■ **Problem to work on**:
Print out each entry below exactly; do not carry over any image.

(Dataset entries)
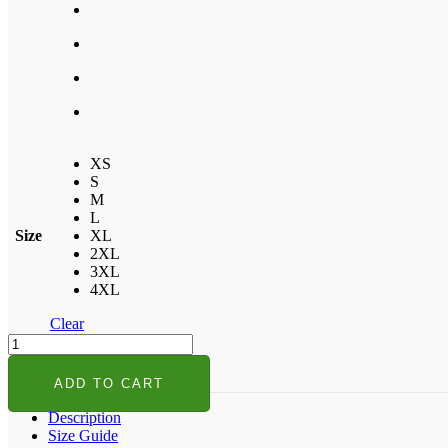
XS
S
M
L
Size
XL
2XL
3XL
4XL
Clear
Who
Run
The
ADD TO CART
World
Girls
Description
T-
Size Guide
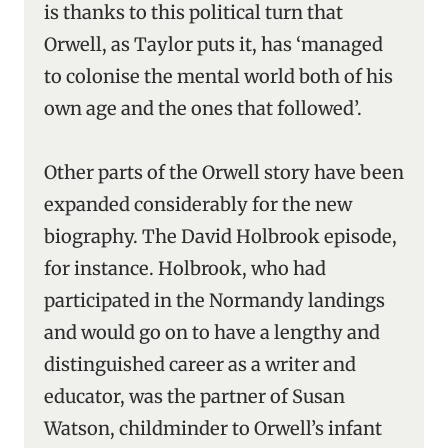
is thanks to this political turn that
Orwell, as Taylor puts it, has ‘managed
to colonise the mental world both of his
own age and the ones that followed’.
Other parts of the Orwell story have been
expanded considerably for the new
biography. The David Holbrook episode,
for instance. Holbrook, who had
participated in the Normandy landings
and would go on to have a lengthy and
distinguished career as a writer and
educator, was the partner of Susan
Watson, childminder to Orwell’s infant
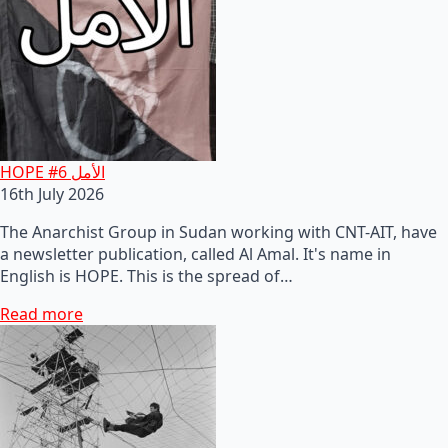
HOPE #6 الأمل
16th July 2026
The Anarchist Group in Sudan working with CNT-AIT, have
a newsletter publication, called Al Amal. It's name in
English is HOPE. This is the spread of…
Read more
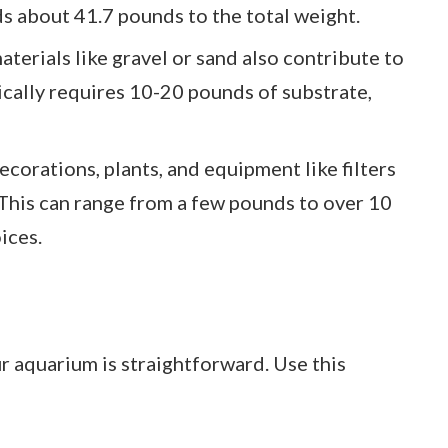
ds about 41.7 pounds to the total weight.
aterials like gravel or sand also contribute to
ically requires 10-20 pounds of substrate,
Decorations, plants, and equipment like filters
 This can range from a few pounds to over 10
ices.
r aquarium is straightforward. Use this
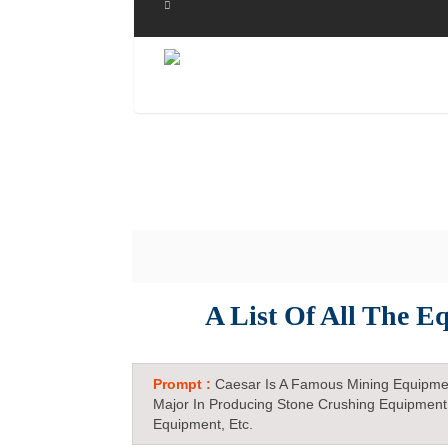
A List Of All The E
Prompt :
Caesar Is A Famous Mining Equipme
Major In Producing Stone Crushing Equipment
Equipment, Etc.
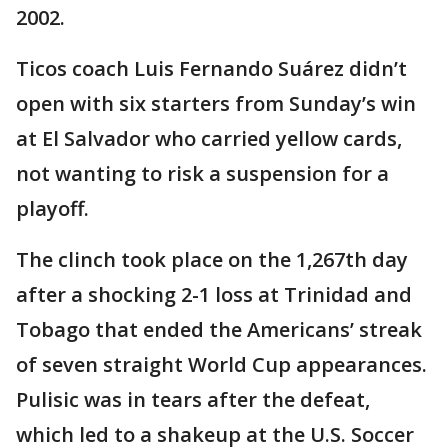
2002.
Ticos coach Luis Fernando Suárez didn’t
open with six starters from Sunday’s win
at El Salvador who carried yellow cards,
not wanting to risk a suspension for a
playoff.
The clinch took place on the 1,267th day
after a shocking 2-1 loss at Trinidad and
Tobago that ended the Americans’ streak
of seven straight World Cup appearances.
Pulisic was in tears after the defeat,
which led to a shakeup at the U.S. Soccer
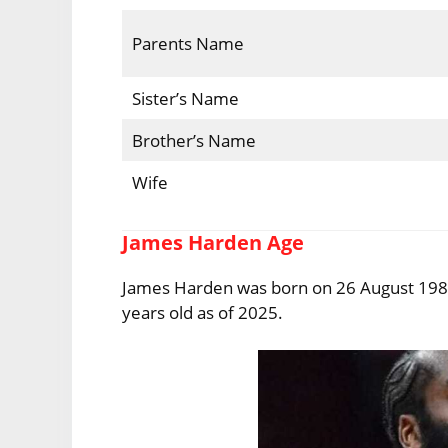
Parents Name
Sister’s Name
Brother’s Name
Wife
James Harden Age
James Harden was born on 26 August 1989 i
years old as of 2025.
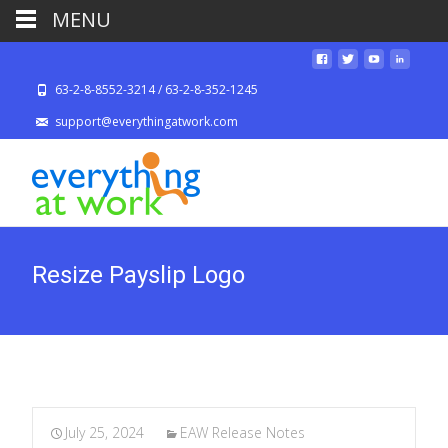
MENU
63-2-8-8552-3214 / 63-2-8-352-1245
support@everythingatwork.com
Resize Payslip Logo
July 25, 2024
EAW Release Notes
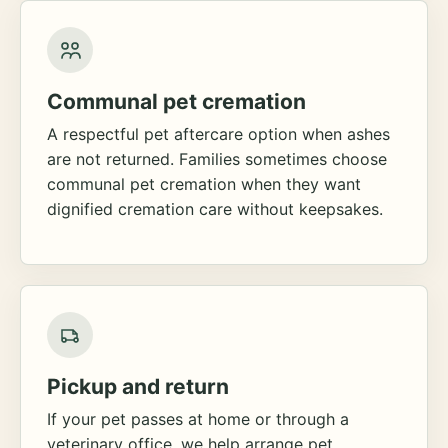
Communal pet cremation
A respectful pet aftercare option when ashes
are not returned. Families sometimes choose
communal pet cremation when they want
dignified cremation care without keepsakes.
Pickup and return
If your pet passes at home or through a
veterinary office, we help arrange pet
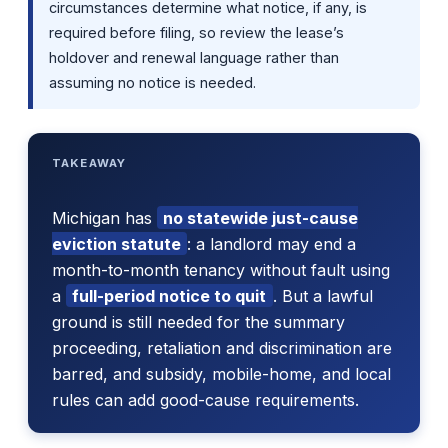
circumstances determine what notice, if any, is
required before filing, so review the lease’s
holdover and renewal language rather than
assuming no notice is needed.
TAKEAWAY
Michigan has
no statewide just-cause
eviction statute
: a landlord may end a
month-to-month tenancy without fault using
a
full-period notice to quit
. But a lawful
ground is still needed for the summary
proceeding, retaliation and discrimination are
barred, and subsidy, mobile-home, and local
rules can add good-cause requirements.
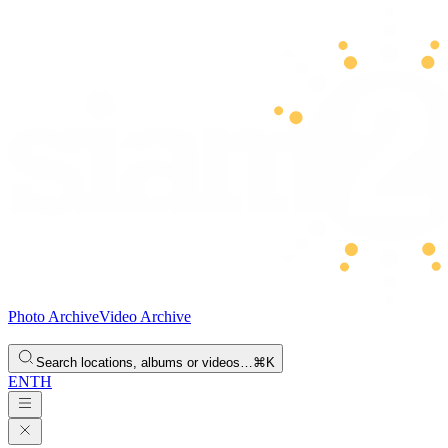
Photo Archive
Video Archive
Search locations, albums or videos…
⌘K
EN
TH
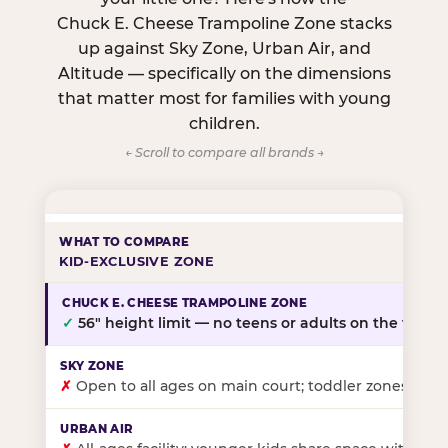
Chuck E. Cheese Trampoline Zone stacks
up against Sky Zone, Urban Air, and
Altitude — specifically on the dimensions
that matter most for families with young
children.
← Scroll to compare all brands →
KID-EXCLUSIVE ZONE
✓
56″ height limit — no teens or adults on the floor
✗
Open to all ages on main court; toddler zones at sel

■ **Solution**:
XS
S
M
L
Size
XL
2XL
3XL
4XL
Clear
Who
Run
The
ADD TO CART
World
Girls
Description
T-
Size Guide
is thanks to this political turn that
Orwell, as Taylor puts it, has ‘managed
to colonise the mental world both of his
own age and the ones that followed’.
Other parts of the Orwell story have been
expanded considerably for the new
biography. The David Holbrook episode,
for instance. Holbrook, who had
participated in the Normandy landings
and would go on to have a lengthy and
distinguished career as a writer and
educator, was the partner of Susan
Watson, childminder to Orwell’s infant
HOPE #6 الأمل
16th July 2026
The Anarchist Group in Sudan working with CNT-AIT, have
a newsletter publication, called Al Amal. It's name in
English is HOPE. This is the spread of…
Read more
ds about 41.7 pounds to the total weight.
aterials like gravel or sand also contribute to
ically requires 10-20 pounds of substrate,
Decorations, plants, and equipment like filters
 This can range from a few pounds to over 10
ices.
r aquarium is straightforward. Use this
A List Of All The E
Prompt :
Caesar Is A Famous Mining Equipme
Major In Producing Stone Crushing Equipment
Equipment, Etc.
2002.
Ticos coach Luis Fernando Suárez didn’t
open with six starters from Sunday’s win
at El Salvador who carried yellow cards,
not wanting to risk a suspension for a
playoff.
The clinch took place on the 1,267th day
after a shocking 2-1 loss at Trinidad and
Tobago that ended the Americans’ streak
of seven straight World Cup appearances.
Pulisic was in tears after the defeat,
which led to a shakeup at the U.S. Soccer
Parents Name
Sister’s Name
Brother’s Name
Wife
James Harden Age
James Harden was born on 26 August 1989 i
years old as of 2025.
MENU
63-2-8-8552-3214 / 63-2-8-352-1245
support@everythingatwork.com
Resize Payslip Logo
July 25, 2024
EAW Release Notes
Communal pet cremation
A respectful pet aftercare option when ashes
are not returned. Families sometimes choose
communal pet cremation when they want
dignified cremation care without keepsakes.
Pickup and return
If your pet passes at home or through a
veterinary office, we help arrange pet
circumstances determine what notice, if any, is
required before filing, so review the lease’s
holdover and renewal language rather than
assuming no notice is needed.
TAKEAWAY
Michigan has
no statewide just-cause
eviction statute
: a landlord may end a
month-to-month tenancy without fault using
a
full-period notice to quit
. But a lawful
ground is still needed for the summary
proceeding, retaliation and discrimination are
barred, and subsidy, mobile-home, and local
rules can add good-cause requirements.
Photo Archive
Video Archive
Search locations, albums or videos…
⌘K
EN
TH
Chuck E. Cheese Trampoline Zone stacks
up against Sky Zone, Urban Air, and
Altitude — specifically on the dimensions
that matter most for families with young
children.
← Scroll to compare all brands →
KID-EXCLUSIVE ZONE
✓
56″ height limit — no teens or adults on the floor
✗
Open to all ages on main court; toddler zones at sel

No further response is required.